Work task:
Would you please transcribe the listing exactly, with no images?
Available data below:
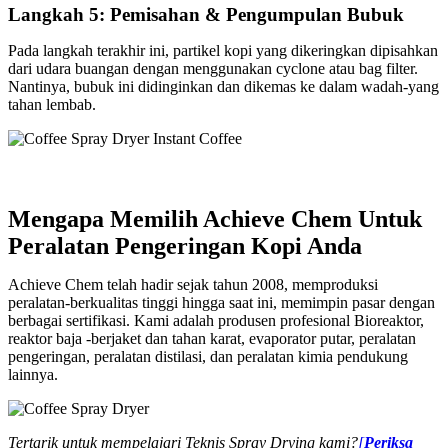
Langkah 5: Pemisahan & Pengumpulan Bubuk
Pada langkah terakhir ini, partikel kopi yang dikeringkan dipisahkan
dari udara buangan dengan menggunakan cyclone atau bag filter.
Nantinya, bubuk ini didinginkan dan dikemas ke dalam wadah-yang
tahan lembab.
Mengapa Memilih Achieve Chem Untuk
Peralatan Pengeringan Kopi Anda
Achieve Chem telah hadir sejak tahun 2008, memproduksi
peralatan-berkualitas tinggi hingga saat ini, memimpin pasar dengan
berbagai sertifikasi. Kami adalah produsen profesional Bioreaktor,
reaktor baja -berjaket dan tahan karat, evaporator putar, peralatan
pengeringan, peralatan distilasi, dan peralatan kimia pendukung
lainnya.
Tertarik untuk mempelajari Teknis Spray Drying kami
?
[
Periksa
End of Available data.
Response to the exercise:
Langkah 5: Pemisahan & Pengumpulan Bubuk
Pada langkah terakhir ini, partikel kopi yang dikeringkan dipisahkan
dari udara buangan dengan menggunakan cyclone atau bag filter.
Nantinya, bubuk ini didinginkan dan dikemas ke dalam wadah-yang
tahan lembab.
Mengapa Memilih Achieve Chem Untuk
Peralatan Pengeringan Kopi Anda
Achieve Chem telah hadir sejak tahun 2008, memproduksi
peralatan-berkualitas tinggi hingga saat ini, memimpin pasar dengan
berbagai sertifikasi. Kami adalah produsen profesional Bioreaktor,
reaktor baja -berjaket dan tahan karat, evaporator putar, peralatan
pengeringan, peralatan distilasi, dan peralatan kimia pendukung
lainnya.
Tertarik untuk mempelajari Teknis Spray Drying kami
?
[
Periksa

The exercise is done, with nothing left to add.